Czwartym warunkiem stawianym przez Polskę jest odpowiednia pozycja parlamentów narodowych w procesie legislacyjnym. "Prawo stanowione w UE musi być bardzo jasno określone. Musi być pod kontrolą parlamentów narodowych" - oświadczyła Szydło. "Odpowiednia pozycja parlamentów narodowych to również priorytet Polski, który znalazł się w Deklaracji" - zaznaczyła premier.

Mogę podpisać wynegocjowany tekst

Deklaracja Rzymska zostanie przyjęta, odpowiedzialnie mogę powiedzieć, że wynegocjowany tekst mogę podpisać, bo jest on dla Polski bezpieczny i polskie postulaty zostały spełnione - powiedziała w piątek premier Beata Szydło.

Premier na konferencji prasowej przed wylotem na szczyt UE do Rzymu, podkreśliła, że może z pełną odpowiedzialnością powiedzieć, iż wynegocjowany tekst Deklaracji Rzymskiej, to tekst, który ona, jako przedstawiciel Polski, premier polskiego rządu, może podpisać, "ze względu na to, że jest to tekst dla Polski bezpieczny".

Jak dodała, wynegocjowany tekst daje nam "wykładnię tych priorytetów, które Polska postawiła". Przyznała jednocześnie, że Europę stać było na bardziej ambitny test Deklaracji. "Ale w określonej sytuacji, którą w tej chwili mamy, wartością jest to, że Deklaracja powstała i jest kompromisem, który jest do przyjęcia dla wszystkich" - podkreśliła Szyło.

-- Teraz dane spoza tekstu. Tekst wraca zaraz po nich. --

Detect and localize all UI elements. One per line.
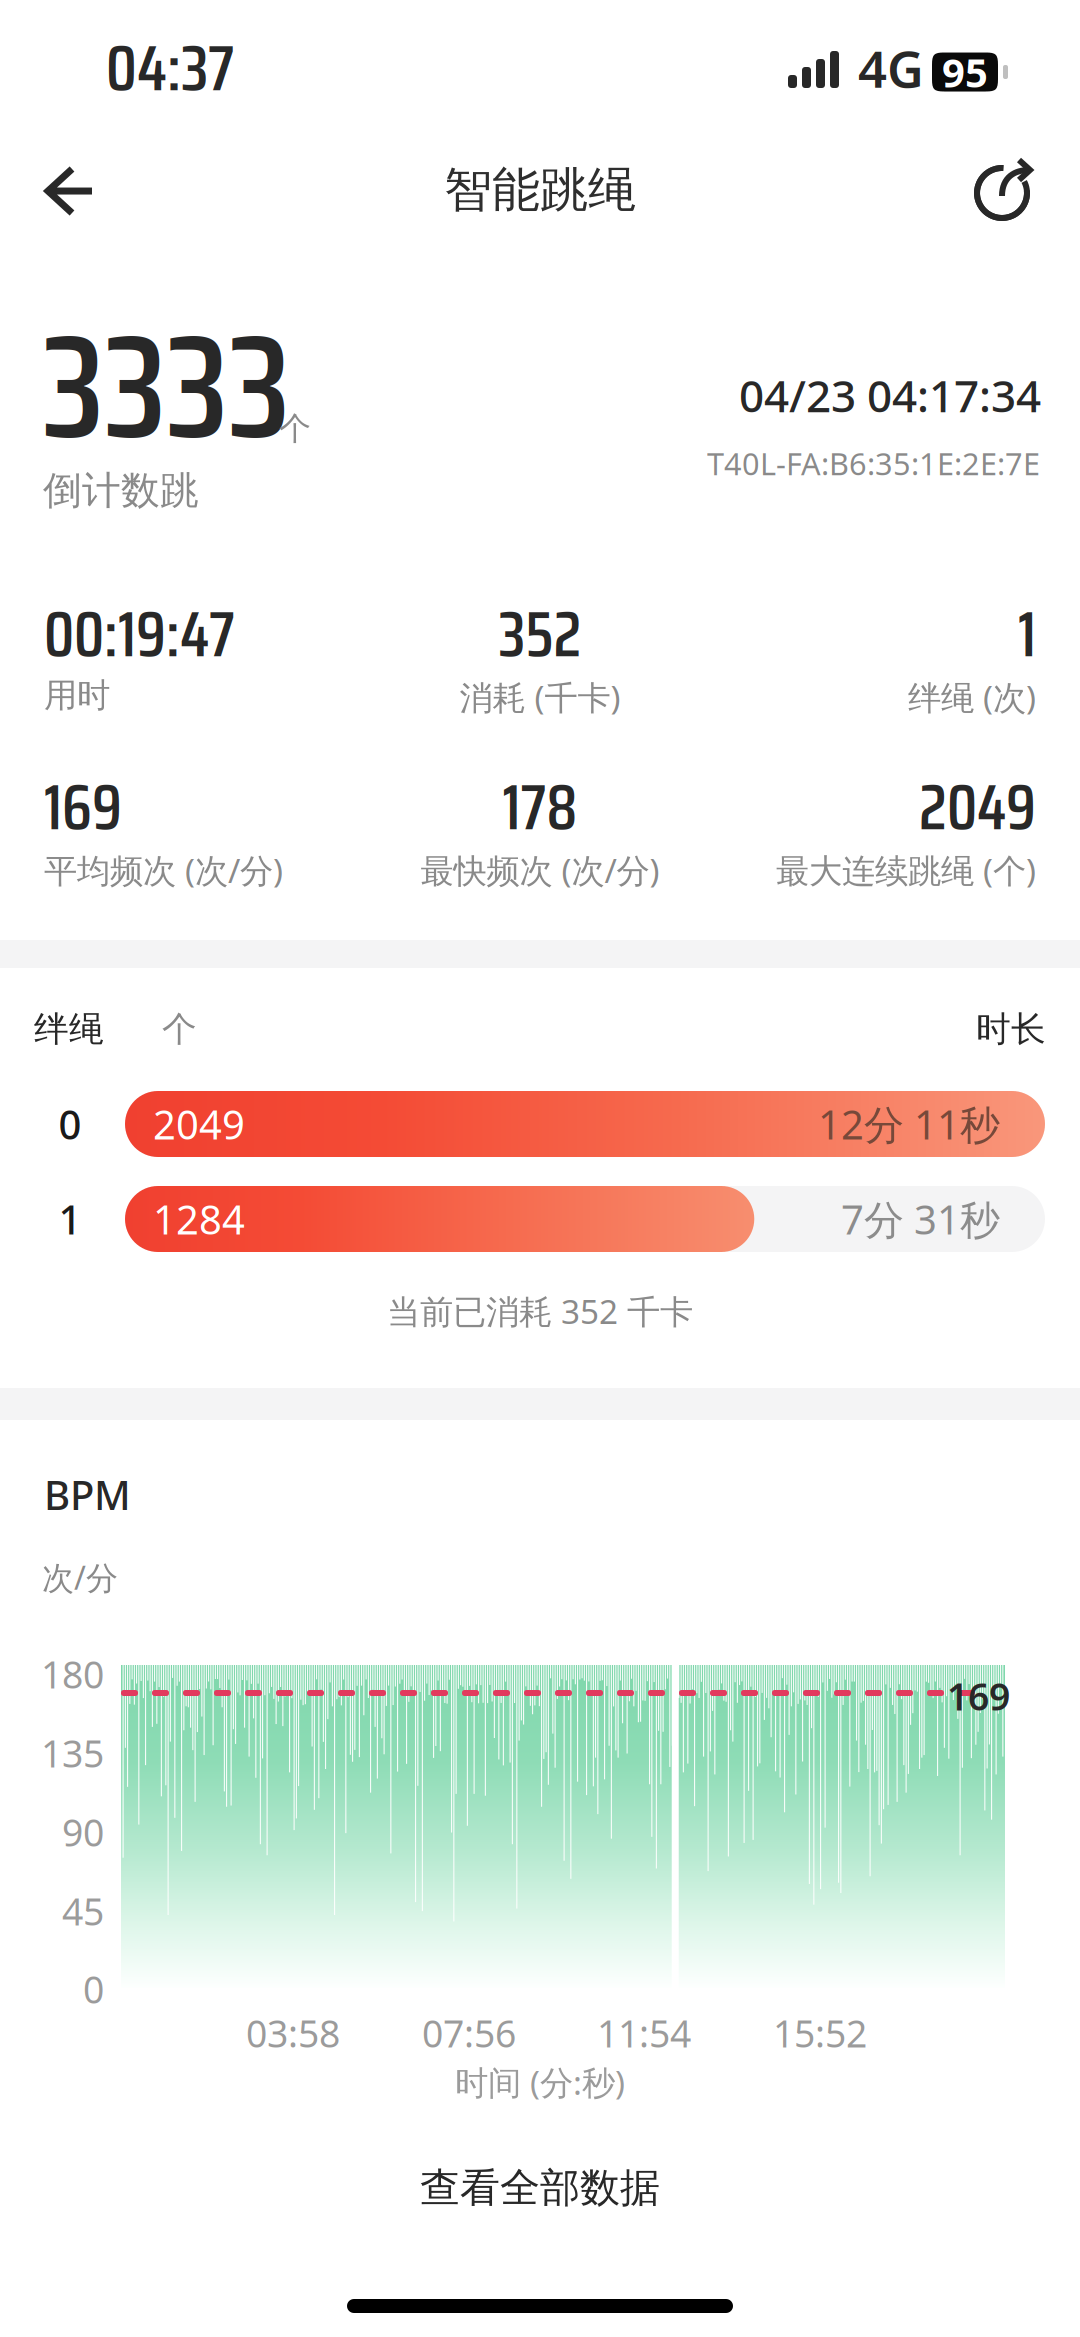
staticText: 178 xyxy=(502,758,578,857)
staticText: 绊绳 (次) xyxy=(908,675,1036,719)
staticText: T40L-FA:B6:35:1E:2E:7E xyxy=(707,443,1040,484)
staticText: 当前已消耗 352 千卡 xyxy=(387,1289,693,1333)
staticText: 2049 xyxy=(919,758,1036,857)
staticText: 0 xyxy=(58,1097,82,1150)
staticText: 04:37 xyxy=(106,18,234,118)
staticText: 90 xyxy=(62,1807,104,1857)
staticText: 最快频次 (次/分) xyxy=(420,848,660,892)
staticText: 消耗 (千卡) xyxy=(460,675,620,719)
button[interactable]: Back xyxy=(18,142,122,240)
staticText: 查看全部数据 xyxy=(420,2163,660,2212)
staticText: 个 xyxy=(279,409,311,448)
staticText: 03:58 xyxy=(246,2008,340,2058)
staticText: 1 xyxy=(1018,585,1036,684)
staticText: 135 xyxy=(41,1728,104,1778)
staticText: 次/分 xyxy=(42,1556,118,1598)
staticText: 2049 xyxy=(153,1097,245,1150)
staticText: 时间 (分:秒) xyxy=(455,2060,625,2104)
staticText: 12分 11秒 xyxy=(818,1097,1000,1150)
staticText: 智能跳绳 xyxy=(444,160,636,220)
staticText: BPM xyxy=(44,1468,131,1521)
staticText: 169 xyxy=(947,1671,1010,1721)
staticText: 95 xyxy=(942,45,988,98)
staticText: 07:56 xyxy=(422,2008,516,2058)
staticText: 11:54 xyxy=(597,2008,691,2058)
staticText: 04/23 04:17:34 xyxy=(739,366,1041,424)
staticText: 4G xyxy=(858,34,924,102)
staticText: 15:52 xyxy=(773,2008,867,2058)
staticText: 45 xyxy=(62,1886,104,1936)
staticText: 最大连续跳绳 (个) xyxy=(776,848,1036,892)
staticText: 时长 xyxy=(976,1008,1046,1051)
staticText: 3333 xyxy=(42,272,290,501)
staticText: 352 xyxy=(498,585,582,684)
staticText: 个 xyxy=(162,1008,197,1051)
staticText: 7分 31秒 xyxy=(841,1192,1000,1246)
staticText: 平均频次 (次/分) xyxy=(44,848,283,892)
button[interactable]: Share xyxy=(952,142,1056,240)
button[interactable]: 查看全部数据 xyxy=(0,2140,1080,2236)
staticText: 1 xyxy=(58,1192,82,1246)
staticText: 1284 xyxy=(153,1192,245,1246)
staticText: 0 xyxy=(83,1964,104,2014)
staticText: 绊绳 xyxy=(34,1008,104,1051)
staticText: 169 xyxy=(44,758,122,857)
staticText: 用时 xyxy=(44,675,110,716)
staticText: 00:19:47 xyxy=(44,585,235,684)
staticText: 倒计数跳 xyxy=(43,467,199,514)
staticText: 180 xyxy=(41,1649,104,1699)
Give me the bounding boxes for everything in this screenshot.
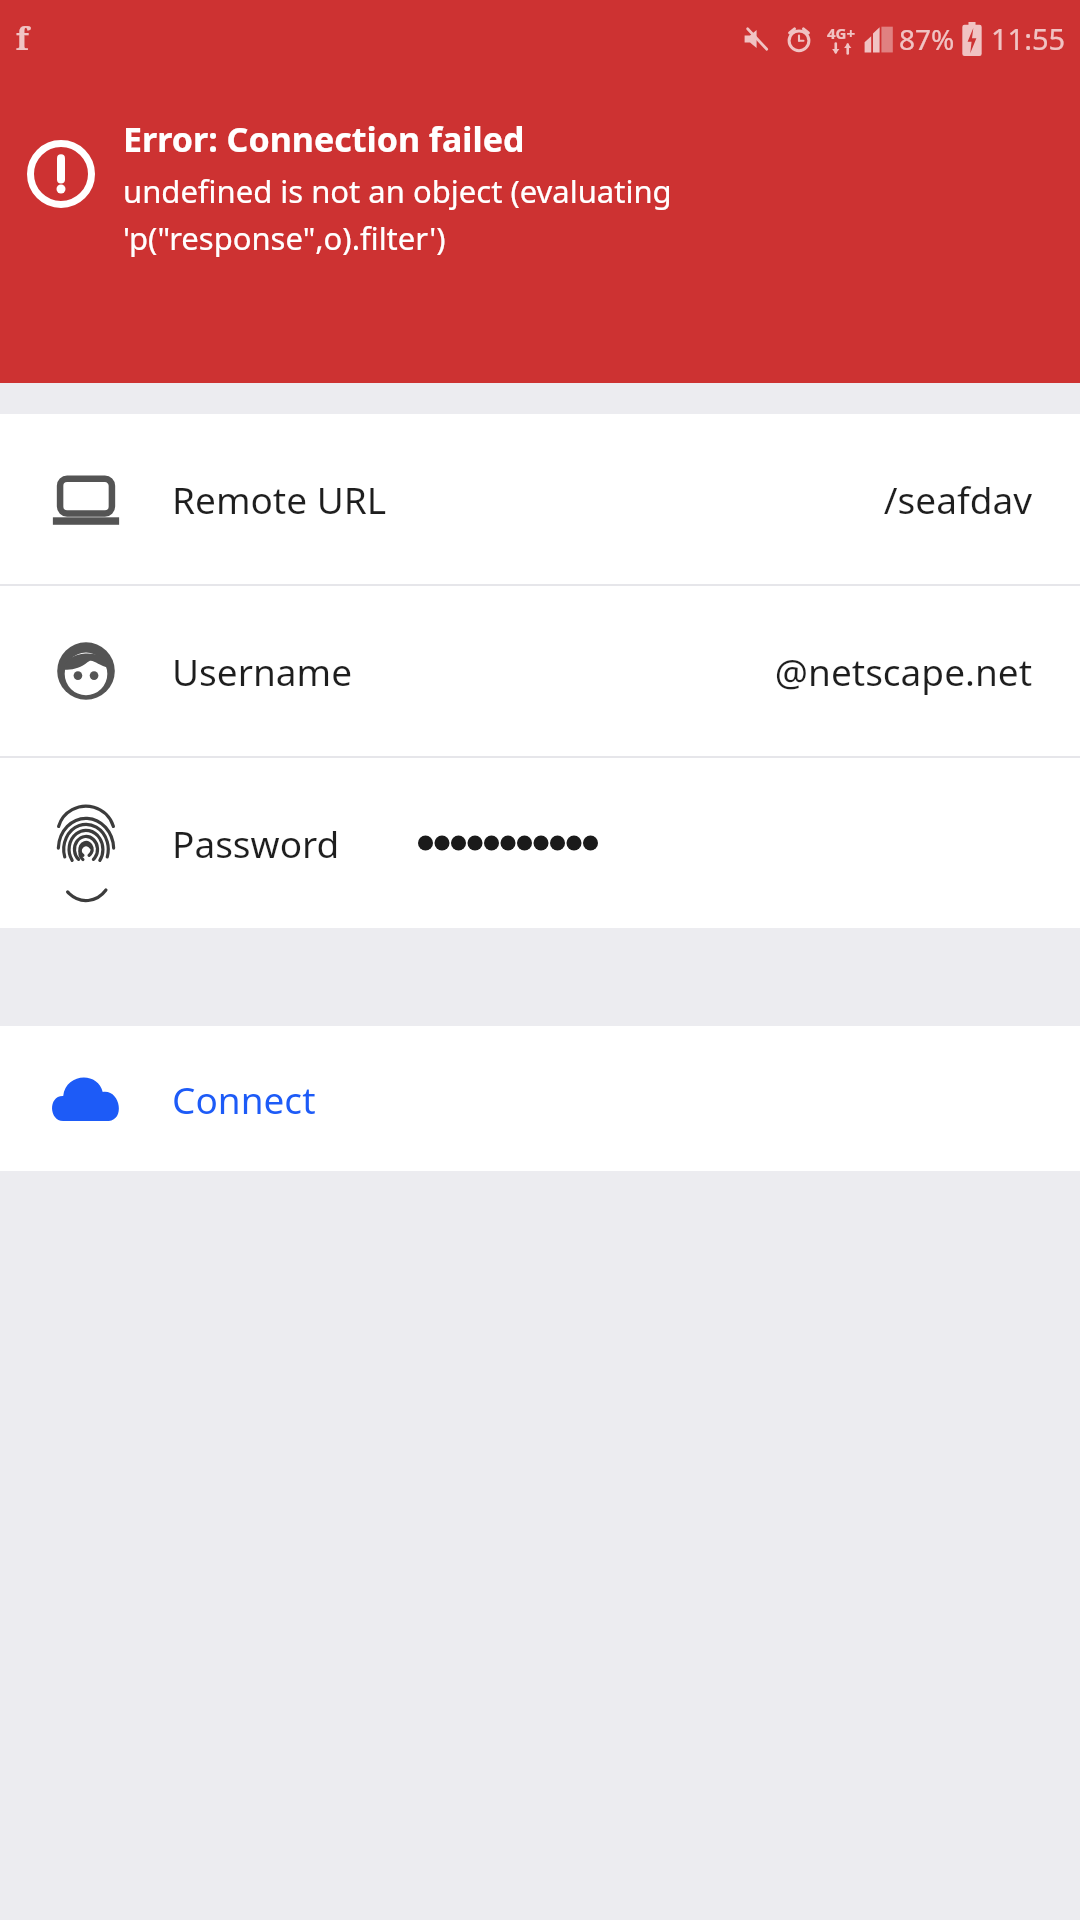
staticText: f bbox=[16, 17, 29, 59]
button[interactable]: Connect bbox=[0, 1026, 1080, 1171]
staticText: Remote URL bbox=[172, 474, 387, 524]
staticText: 87% bbox=[899, 20, 955, 58]
staticText: 4G+ bbox=[827, 23, 856, 43]
staticText: @netscape.net bbox=[774, 646, 1032, 696]
staticText: /seafdav bbox=[883, 474, 1032, 524]
staticText: Error: Connection failed bbox=[123, 116, 525, 162]
staticText: 11:55 bbox=[991, 19, 1066, 58]
button[interactable]: Remote URL bbox=[0, 414, 1080, 584]
staticText: Username bbox=[172, 646, 353, 696]
staticText: undefined is not an object (evaluating '… bbox=[123, 170, 672, 259]
staticText: Password bbox=[172, 818, 340, 868]
button[interactable]: Error: Connection failed bbox=[0, 76, 1080, 383]
button[interactable]: Username bbox=[0, 586, 1080, 756]
staticText: Connect bbox=[172, 1074, 316, 1124]
button[interactable]: Password bbox=[0, 758, 1080, 928]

Premier powiedziała, że dla Polski było ważne, aby w tekście były zawarte cztery nasze priorytety, ale też, aby nie znalazły się tam zapisy, które są dla Polski nie do przyjęcia. "Walczyliśmy również o coś więcej, niż tylko tekst, walczyliśmy o pewną atmosferę, o pewien klimat tego szczytu. I to się udało, jest pełny sukces w tym zakresie" - podkreśliła.

Zdaniem Szydło, szczyt w Rzymie ma pokazać Europejczykom, że Unia to jest projekt, który ma przed sobą przyszłość, że wyciągamy wnioski z kryzysów, które się zdarzyły. "Musimy myśleć przede wszystkim o przyszłości, o rozwoju, o niepodzielności" - przekonywała szefowa rządu.